The case of McNulty v Ludwig & Co. (125 App Div 291) involved an injury that occurred after the work had been completed. In McNulty, the plaintiff was injured as he was walking on the sidewalk in front of the defendant’s building and a sign fell on him. The sign had been installed about two weeks before the accident by an independent contractor. The court held that the landowner was not liable for the injury, stating that: "[t]he contractor was not the agent or servant of the defendant, and the latter was not liable for the former’s acts under the maxim respondeat superior. The work of putting up the sign was not inherently dangerous, arid it is difficult to perceive how the defendant can be held negligent for the act of another, not his servant, to whom he had the right to intrust the performance of the work” (McNulty v Ludwig & Co., supra, at 292; see also, Silva v American Irving Sav. Bank, 31 AD2d 620, affd 26 NY2d 727; Hildebrand v Kazmierczak, 25 AD2d 603).
The majority, in deciding that vicarious liability may be imposed upon the property owner and the owner of the business on the property, has necessarily limited the application of the decision to a place of public assembly (which in this case is a place of business frequented by the public) based upon the nondelegable duty of the owners to provide the public with a reasonably safe premises and a safe means of ingress and egress. The majority was not called upon to make a more sweeping decision which would apply to property owners in general because of the particular usage of the premises involved here. Nevertheless, Restatement (Second) of Torts § 422, which is cited with favor by the majority, does not limit its application to owners of property dedicated to public assembly or business purposes where the public is invited. Section 422 applies to "[a] possessor of land” without limitation.
While the private homeowner is not directly affected by this decision, once having broken ground to provide for vicarious liability where properties involve public assembly (i.e., establishments open to the general public), how large a step is it to move to properties owned by individuals for residential purposes? There is, therefore, an important public policy consider*432ation which dictates that the majority’s extension of liability in this case be rejected. While this decision decides the fate of an owner of a diner in Syracuse, New York, the court is pronouncing a rule of liability which is easily and logically extended to each and every property owner in the State. There are thousands of homeowners throughout the State who, at one time or another, have remodeled or renovated their homes by hiring an independent contractor to do the work. The majority is opening the door so that the average homeowner may eventually find that he or she is going to be vicariously liable for any negligent construction by that contractor, regardless of whether the defect was in plain view or hidden, regardless of whether he or she had any notice of the defect, and regardless of how far in the past the work was done. The average homeowner will now have to be as knowledgeable as a carpenter, an electrician, a plumber, or a roofer, so that he or she can be in a position to decide whether work is being done improperly or deviates in some aspect from the New York State Building Code. This is not what the law has been, and this is not what the law should be.

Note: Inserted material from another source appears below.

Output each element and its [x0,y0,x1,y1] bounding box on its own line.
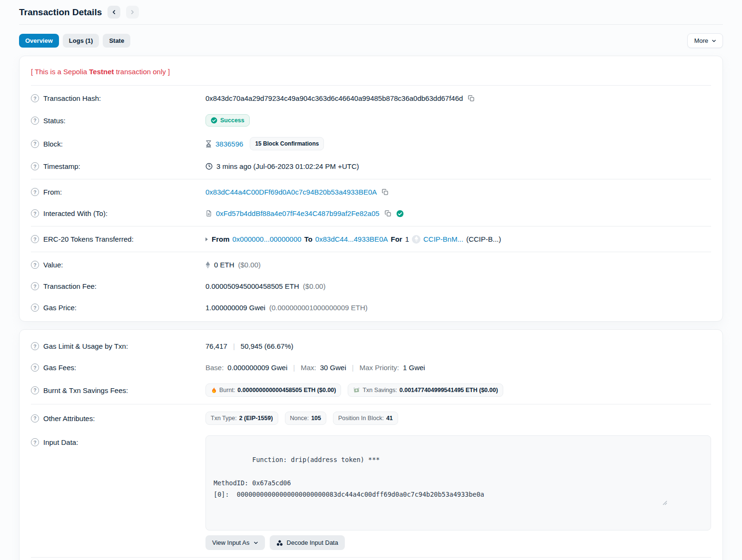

The real problem in this case is that the independent contractor Marathon is now defunct, and that the majority, in its haste to try to find some means of recompensing the plaintiff, has devised a rule with a tremendous adverse impact upon hundreds of thousands of property owners. However, as we all know, not every injury will result in the imposition of legal liability and not every injury is legally compensable. The burden now cast upon the innocent landowner by the majority herein is far greater than any burden that might befall this plaintiff by adhering to traditional case law. Accordingly, I vote to affirm the judgment insofar as appealed from.
Hooper and Sullivan, JJ., concur with Kunzeman, J. P.; Balletta, J., dissents in a separate opinion.
Ordered that the judgment is reversed insofar as appealed from, on the law, and a new trial is granted to the plaintiff on her causes of action against the defendants and third-party plaintiffs, with costs to abide the event. The findings of fact are affirmed.